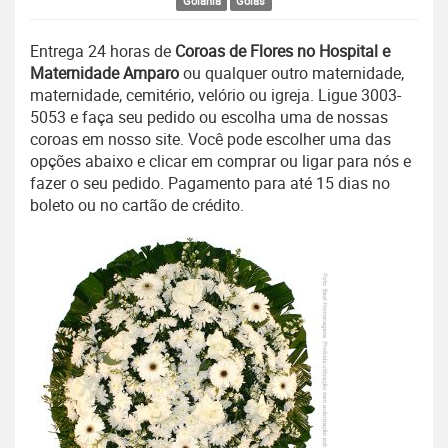
Goiânia
Goiás
Entrega 24 horas de
Coroas de Flores no Hospital e
Maternidade Amparo
ou qualquer outro maternidade,
maternidade, cemitério, velório ou igreja. Ligue 3003-
5053 e faça seu pedido ou escolha uma de nossas
coroas em nosso site. Você pode escolher uma das
opções abaixo e clicar em comprar ou ligar para nós e
fazer o seu pedido. Pagamento para até 15 dias no
boleto ou no cartão de crédito.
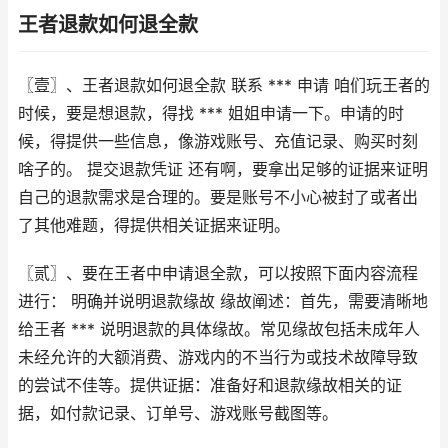
王者退款如何退全款
〖壹〗、王者退款如何退全款 联系 *** 申请 咱们玩王者的
时候，要是想退款，得找 *** 姐姐申请一下。申请的时
候，得提供一些信息，像游戏账号、充值记录、购买时刻
啥子的。 提交退款凭证 还有啊，要拿出足够的证据来证明
自己的退款需求是合理的。要是账号不小心被封了或者出
了其他难题，得提供相关证据来证明。
〖贰〗、要在王者中申请退全款，可以按照下面内容流程
进行： 明确并说明退款缘故 缘故阐述：首先，需要清晰地
给王者 *** 说明退款的具体缘故。常见缘故包括未成年人
未经允许的大额消费、游戏内的不当行为或技术故障导致
的尝试不佳等。提供证据：准备好和退款缘故相关的证
据，如付款记录、订单号、游戏账号截图等。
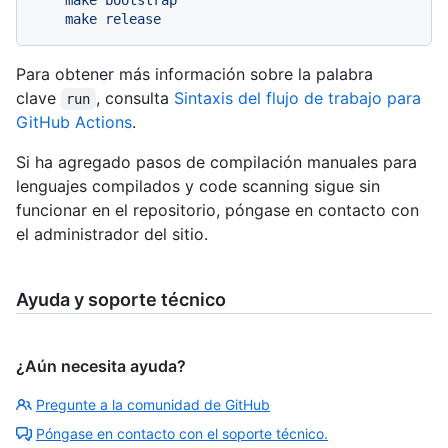
    make bootstrap

Para obtener más información sobre la palabra
clave
, consulta
Sintaxis del flujo de trabajo para
run
GitHub Actions
.
Si ha agregado pasos de compilación manuales para
lenguajes compilados y code scanning sigue sin
funcionar en el repositorio, póngase en contacto con
el administrador del sitio.
Ayuda y soporte técnico
¿Aún necesita ayuda?
Pregunte a la comunidad de GitHub
Póngase en contacto con el soporte técnico.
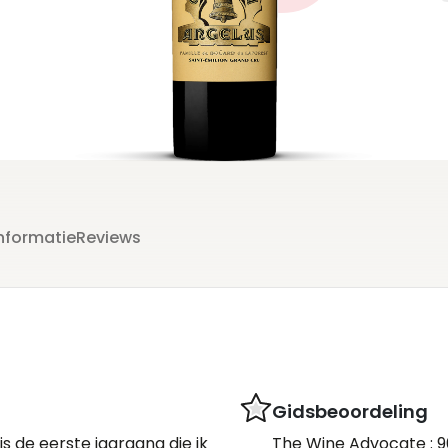
g
nformatie
Reviews
Gidsbeoordeling
is de eerste jaargang die ik
The Wine Advocate : 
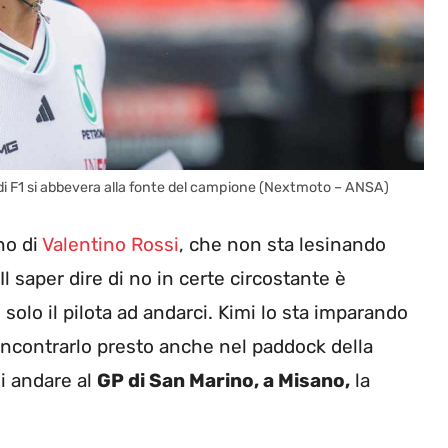
ta di F1 si abbevera alla fonte del campione (Nextmoto – ANSA)
no di
Valentino Rossi
, che non sta lesinando
l saper dire di no in certe circostante è
olo il pilota ad andarci. Kimi lo sta imparando
 incontrarlo presto anche nel paddock della
i andare al
GP di San Marino, a Misano,
la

+++

Which lines run from the one containing "候，得提供一些信息，像游戏账号、充值记录、购买时刻" through the last line of the entries above? Output them exactly, both ends included, with no pictures.

### SOLVED PROBLEM
候，得提供一些信息，像游戏账号、充值记录、购买时刻
啥子的。 提交退款凭证 还有啊，要拿出足够的证据来证明
自己的退款需求是合理的。要是账号不小心被封了或者出
了其他难题，得提供相关证据来证明。
〖贰〗、要在王者中申请退全款，可以按照下面内容流程
进行： 明确并说明退款缘故 缘故阐述：首先，需要清晰地
给王者 *** 说明退款的具体缘故。常见缘故包括未成年人
未经允许的大额消费、游戏内的不当行为或技术故障导致
的尝试不佳等。提供证据：准备好和退款缘故相关的证
据，如付款记录、订单号、游戏账号截图等。
    make bootstrap

Para obtener más información sobre la palabra
clave
, consulta
Sintaxis del flujo de trabajo para
run
GitHub Actions
.
Si ha agregado pasos de compilación manuales para
lenguajes compilados y code scanning sigue sin
funcionar en el repositorio, póngase en contacto con
el administrador del sitio.
Ayuda y soporte técnico
¿Aún necesita ayuda?
Pregunte a la comunidad de GitHub
Póngase en contacto con el soporte técnico.
g
nformatie
Reviews
Gidsbeoordeling
is de eerste jaargang die ik
The Wine Advocate : 
ta di F1 si abbevera alla fonte del campione (Nextmoto – ANSA)
no di
Valentino Rossi
, che non sta lesinando
l saper dire di no in certe circostante è
olo il pilota ad andarci. Kimi lo sta imparando
 incontrarlo presto anche nel paddock della
i andare al
GP di San Marino, a Misano,
la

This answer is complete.